Case study: How Centuria LifeGoals became Mark and Sue’s bespoke solution
At 45 years old Mark and Sue commenced a Centuria LifeGoals investment strategy. Having sold an investment property that was becoming time consuming and costly to manage they combined this with their savings to start their investment off with $250,000. They began a regular contribution plan of $1000 per month for the first year which increased by 10% per annum, investing in a growth option.
With the investment held jointly in both names, Mark and Sue nominated both children as beneficiaries of the fund. If something was to happen to them on their travels the funds would go directly to the children with no tax payable.
As Mark is a small business owner, some of his assets may not be protected from creditors, however the funds in the Centuria LifeGoals structure are protected. And unlike residential property there are no significant transaction fees involved.
After 10 years, Mark and Sue have contributed a total of $441,249 and the value of their Centuria LifeGoals is now $584,057* after tax and fees.
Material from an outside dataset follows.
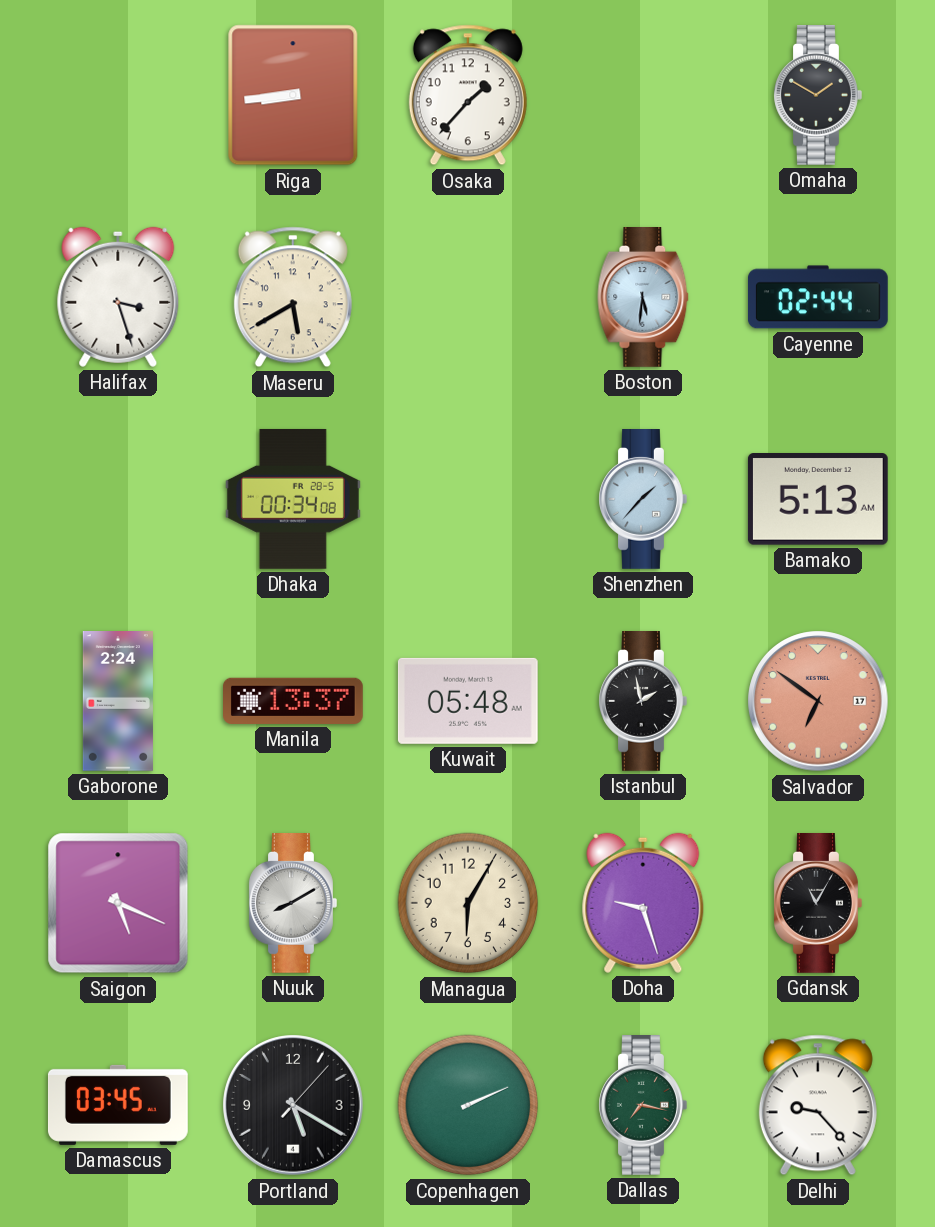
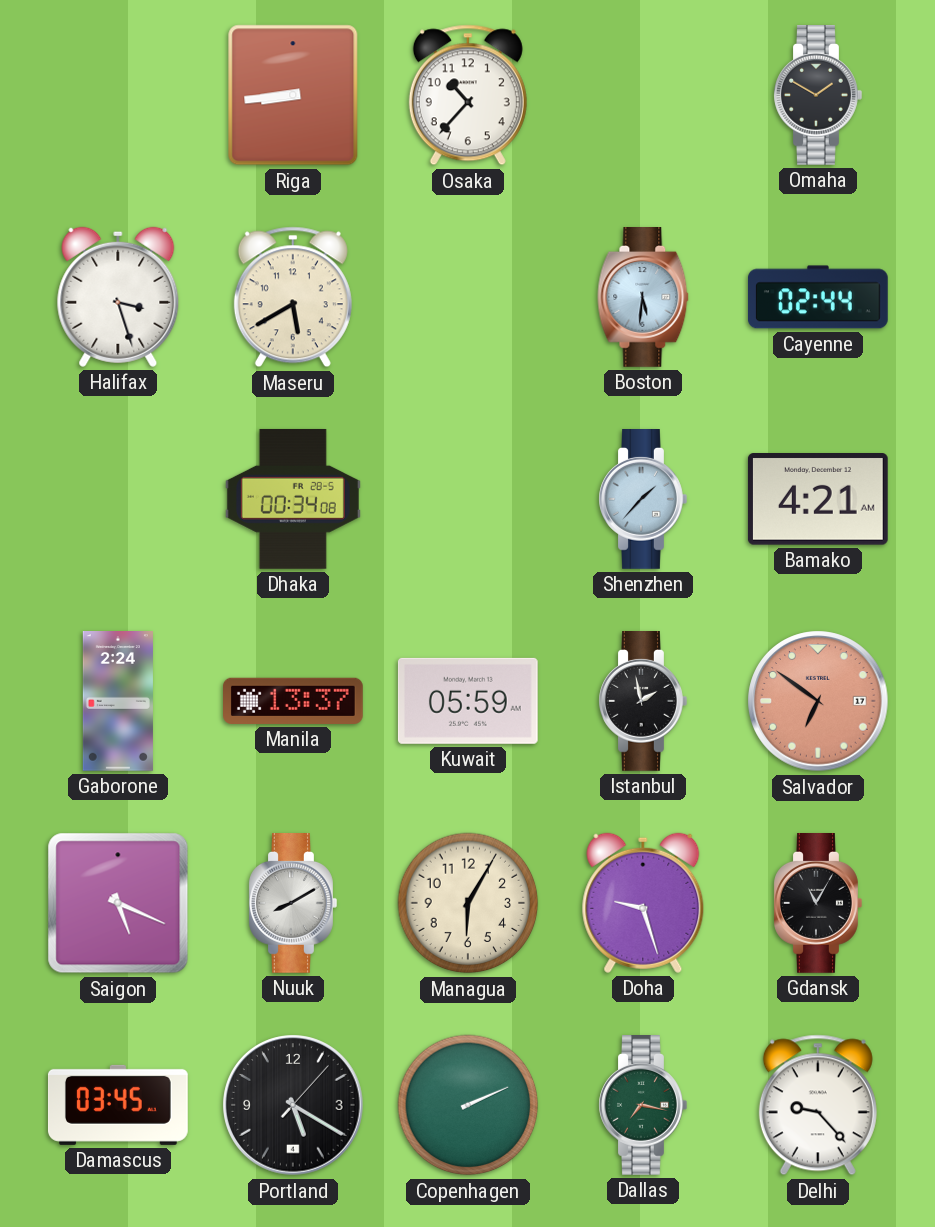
Osaka: 1:37 -> 10:37
Bamako: 5:13 -> 4:21
Kuwait: 05:48 -> 05:59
As they have met the 125% rule throughout this investment period, they can now commence a regular withdrawal over the next 10 years. After tax this calculates to around $5,728* per month but will still be accumulating during this time, amounting to a total of $687,360*.
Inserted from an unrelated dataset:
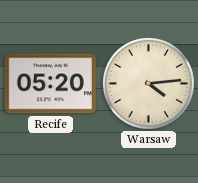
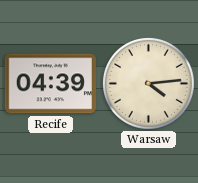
Recife: 05:20 -> 04:39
Importantly, they still had the option to withdraw money before the 10-year point was reached if their circumstances changed. If the investor withdraws money in year eight (or earlier), all of the earnings on the withdrawal are assessable when it comes to tax. However, for withdrawals during the ninth year only 2/3 of earnings are assessable and during the tenth year only 1/3 of the earnings are assessable.
Mark and Sue will be able to fulfil their travel dreams in a tax effective manner. For a couple who have worked very hard for many years raising their children and building successful careers, the flexibility and tax efficiency Centuria LifeGoals can provide in addition to their superannuation contributions will provide them with the early retirement option they deserve.
This scenario has been produced purely to illustrate how Centuria LifeGoals can be used by different investor profiles and are is fictional.
1. In years 9 & 10 this difference is discounted by one-third and two-thirds respectively.
*The investment returns are calculated using the LifeGoals Investment Forecaster Calculator, which can be accessed on the Centuria website (centuria.com.au/investment-bonds/investment-forecaster-tool/). Please refer to the calculator’s “Returns Calculation Assumptions” for the assumptions used in calculating the investment returns figure.
The investment returns are illustrative in nature and should not be taken to provide an estimate of the amount of investment earnings you will receive. The actual returns may differ to the calculated returns. Centuria does not guarantee the performance of the financial product, the repayment of capital or any income or capital return.